Collected data

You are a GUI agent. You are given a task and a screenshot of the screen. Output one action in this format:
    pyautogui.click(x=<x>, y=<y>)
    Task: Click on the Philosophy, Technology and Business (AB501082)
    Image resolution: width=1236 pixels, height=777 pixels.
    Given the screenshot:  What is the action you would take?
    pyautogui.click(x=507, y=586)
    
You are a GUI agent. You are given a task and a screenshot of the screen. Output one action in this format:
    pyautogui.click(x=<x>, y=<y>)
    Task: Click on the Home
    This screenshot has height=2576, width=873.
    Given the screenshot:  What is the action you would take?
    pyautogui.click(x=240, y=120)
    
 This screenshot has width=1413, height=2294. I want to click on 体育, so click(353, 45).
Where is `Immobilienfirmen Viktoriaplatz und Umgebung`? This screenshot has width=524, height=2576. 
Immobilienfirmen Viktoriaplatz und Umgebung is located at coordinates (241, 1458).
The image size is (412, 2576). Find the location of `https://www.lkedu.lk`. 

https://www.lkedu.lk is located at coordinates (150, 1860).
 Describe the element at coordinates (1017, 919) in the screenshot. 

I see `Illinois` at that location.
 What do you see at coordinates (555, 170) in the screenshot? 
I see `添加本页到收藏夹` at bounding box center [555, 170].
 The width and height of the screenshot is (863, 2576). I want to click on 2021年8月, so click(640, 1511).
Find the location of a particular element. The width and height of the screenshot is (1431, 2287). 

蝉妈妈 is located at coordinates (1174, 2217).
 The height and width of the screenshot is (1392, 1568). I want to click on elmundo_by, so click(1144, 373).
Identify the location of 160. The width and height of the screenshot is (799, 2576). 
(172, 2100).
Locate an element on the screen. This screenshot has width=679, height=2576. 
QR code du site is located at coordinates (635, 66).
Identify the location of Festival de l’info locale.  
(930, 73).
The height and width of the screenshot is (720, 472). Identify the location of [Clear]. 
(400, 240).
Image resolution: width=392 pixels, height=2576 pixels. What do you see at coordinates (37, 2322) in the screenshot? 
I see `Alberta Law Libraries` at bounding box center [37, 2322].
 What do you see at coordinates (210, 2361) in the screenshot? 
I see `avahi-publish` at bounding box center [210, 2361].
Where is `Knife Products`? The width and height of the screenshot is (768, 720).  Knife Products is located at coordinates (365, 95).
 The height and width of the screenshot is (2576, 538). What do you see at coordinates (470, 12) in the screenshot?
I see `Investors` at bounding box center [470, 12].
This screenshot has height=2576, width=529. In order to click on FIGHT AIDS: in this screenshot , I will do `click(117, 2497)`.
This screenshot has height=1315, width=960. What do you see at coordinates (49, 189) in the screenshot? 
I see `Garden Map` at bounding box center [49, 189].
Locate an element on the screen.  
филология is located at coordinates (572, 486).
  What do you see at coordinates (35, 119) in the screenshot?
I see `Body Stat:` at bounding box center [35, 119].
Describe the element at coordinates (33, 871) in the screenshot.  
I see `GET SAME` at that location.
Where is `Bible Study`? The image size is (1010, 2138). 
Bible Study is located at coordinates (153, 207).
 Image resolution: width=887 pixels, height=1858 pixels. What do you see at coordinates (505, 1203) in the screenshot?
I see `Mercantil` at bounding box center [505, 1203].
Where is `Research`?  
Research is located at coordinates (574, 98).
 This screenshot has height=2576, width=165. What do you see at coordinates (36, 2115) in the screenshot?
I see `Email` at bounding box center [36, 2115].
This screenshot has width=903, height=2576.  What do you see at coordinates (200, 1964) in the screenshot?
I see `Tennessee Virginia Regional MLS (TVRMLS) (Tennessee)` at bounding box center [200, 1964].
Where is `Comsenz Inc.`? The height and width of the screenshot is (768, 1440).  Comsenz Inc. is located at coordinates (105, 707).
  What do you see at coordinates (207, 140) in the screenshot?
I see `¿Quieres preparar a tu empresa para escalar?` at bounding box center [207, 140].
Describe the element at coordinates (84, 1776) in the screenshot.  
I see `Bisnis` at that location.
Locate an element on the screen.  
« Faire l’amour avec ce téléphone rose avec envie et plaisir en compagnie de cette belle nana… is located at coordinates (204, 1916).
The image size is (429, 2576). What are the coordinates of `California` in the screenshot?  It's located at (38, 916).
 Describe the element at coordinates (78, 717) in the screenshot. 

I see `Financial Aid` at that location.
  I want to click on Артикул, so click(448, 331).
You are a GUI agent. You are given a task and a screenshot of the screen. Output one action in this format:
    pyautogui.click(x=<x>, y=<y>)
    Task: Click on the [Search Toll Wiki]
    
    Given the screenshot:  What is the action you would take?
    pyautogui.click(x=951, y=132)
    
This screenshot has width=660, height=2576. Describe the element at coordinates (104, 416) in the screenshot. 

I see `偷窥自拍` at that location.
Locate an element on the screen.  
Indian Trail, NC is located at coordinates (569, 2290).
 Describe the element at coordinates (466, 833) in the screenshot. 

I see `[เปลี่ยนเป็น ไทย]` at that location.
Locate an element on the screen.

ABOUT THIS TASK
Would you retype all of the lines shown above, exactly as given?

EXERCISE ANSWER
You are a GUI agent. You are given a task and a screenshot of the screen. Output one action in this format:
    pyautogui.click(x=<x>, y=<y>)
    Task: Click on the Philosophy, Technology and Business (AB501082)
    Image resolution: width=1236 pixels, height=777 pixels.
    Given the screenshot:  What is the action you would take?
    pyautogui.click(x=507, y=586)
    
You are a GUI agent. You are given a task and a screenshot of the screen. Output one action in this format:
    pyautogui.click(x=<x>, y=<y>)
    Task: Click on the Home
    This screenshot has height=2576, width=873.
    Given the screenshot:  What is the action you would take?
    pyautogui.click(x=240, y=120)
    
 This screenshot has width=1413, height=2294. I want to click on 体育, so click(353, 45).
Where is `Immobilienfirmen Viktoriaplatz und Umgebung`? This screenshot has width=524, height=2576. 
Immobilienfirmen Viktoriaplatz und Umgebung is located at coordinates (241, 1458).
The image size is (412, 2576). Find the location of `https://www.lkedu.lk`. 

https://www.lkedu.lk is located at coordinates (150, 1860).
 Describe the element at coordinates (1017, 919) in the screenshot. 

I see `Illinois` at that location.
 What do you see at coordinates (555, 170) in the screenshot? 
I see `添加本页到收藏夹` at bounding box center [555, 170].
 The width and height of the screenshot is (863, 2576). I want to click on 2021年8月, so click(640, 1511).
Find the location of a particular element. The width and height of the screenshot is (1431, 2287). 

蝉妈妈 is located at coordinates (1174, 2217).
 The height and width of the screenshot is (1392, 1568). I want to click on elmundo_by, so click(1144, 373).
Identify the location of 160. The width and height of the screenshot is (799, 2576). 
(172, 2100).
Locate an element on the screen. This screenshot has width=679, height=2576. 
QR code du site is located at coordinates (635, 66).
Identify the location of Festival de l’info locale.  
(930, 73).
The height and width of the screenshot is (720, 472). Identify the location of [Clear]. 
(400, 240).
Image resolution: width=392 pixels, height=2576 pixels. What do you see at coordinates (37, 2322) in the screenshot? 
I see `Alberta Law Libraries` at bounding box center [37, 2322].
 What do you see at coordinates (210, 2361) in the screenshot? 
I see `avahi-publish` at bounding box center [210, 2361].
Where is `Knife Products`? The width and height of the screenshot is (768, 720).  Knife Products is located at coordinates (365, 95).
 The height and width of the screenshot is (2576, 538). What do you see at coordinates (470, 12) in the screenshot?
I see `Investors` at bounding box center [470, 12].
This screenshot has height=2576, width=529. In order to click on FIGHT AIDS: in this screenshot , I will do `click(117, 2497)`.
This screenshot has height=1315, width=960. What do you see at coordinates (49, 189) in the screenshot? 
I see `Garden Map` at bounding box center [49, 189].
Locate an element on the screen.  
филология is located at coordinates (572, 486).
  What do you see at coordinates (35, 119) in the screenshot?
I see `Body Stat:` at bounding box center [35, 119].
Describe the element at coordinates (33, 871) in the screenshot.  
I see `GET SAME` at that location.
Where is `Bible Study`? The image size is (1010, 2138). 
Bible Study is located at coordinates (153, 207).
 Image resolution: width=887 pixels, height=1858 pixels. What do you see at coordinates (505, 1203) in the screenshot?
I see `Mercantil` at bounding box center [505, 1203].
Where is `Research`?  
Research is located at coordinates (574, 98).
 This screenshot has height=2576, width=165. What do you see at coordinates (36, 2115) in the screenshot?
I see `Email` at bounding box center [36, 2115].
This screenshot has width=903, height=2576.  What do you see at coordinates (200, 1964) in the screenshot?
I see `Tennessee Virginia Regional MLS (TVRMLS) (Tennessee)` at bounding box center [200, 1964].
Where is `Comsenz Inc.`? The height and width of the screenshot is (768, 1440).  Comsenz Inc. is located at coordinates (105, 707).
  What do you see at coordinates (207, 140) in the screenshot?
I see `¿Quieres preparar a tu empresa para escalar?` at bounding box center [207, 140].
Describe the element at coordinates (84, 1776) in the screenshot.  
I see `Bisnis` at that location.
Locate an element on the screen.  
« Faire l’amour avec ce téléphone rose avec envie et plaisir en compagnie de cette belle nana… is located at coordinates (204, 1916).
The image size is (429, 2576). What are the coordinates of `California` in the screenshot?  It's located at (38, 916).
 Describe the element at coordinates (78, 717) in the screenshot. 

I see `Financial Aid` at that location.
  I want to click on Артикул, so click(448, 331).
You are a GUI agent. You are given a task and a screenshot of the screen. Output one action in this format:
    pyautogui.click(x=<x>, y=<y>)
    Task: Click on the [Search Toll Wiki]
    
    Given the screenshot:  What is the action you would take?
    pyautogui.click(x=951, y=132)
    
This screenshot has width=660, height=2576. Describe the element at coordinates (104, 416) in the screenshot. 

I see `偷窥自拍` at that location.
Locate an element on the screen.  
Indian Trail, NC is located at coordinates (569, 2290).
 Describe the element at coordinates (466, 833) in the screenshot. 

I see `[เปลี่ยนเป็น ไทย]` at that location.
Locate an element on the screen.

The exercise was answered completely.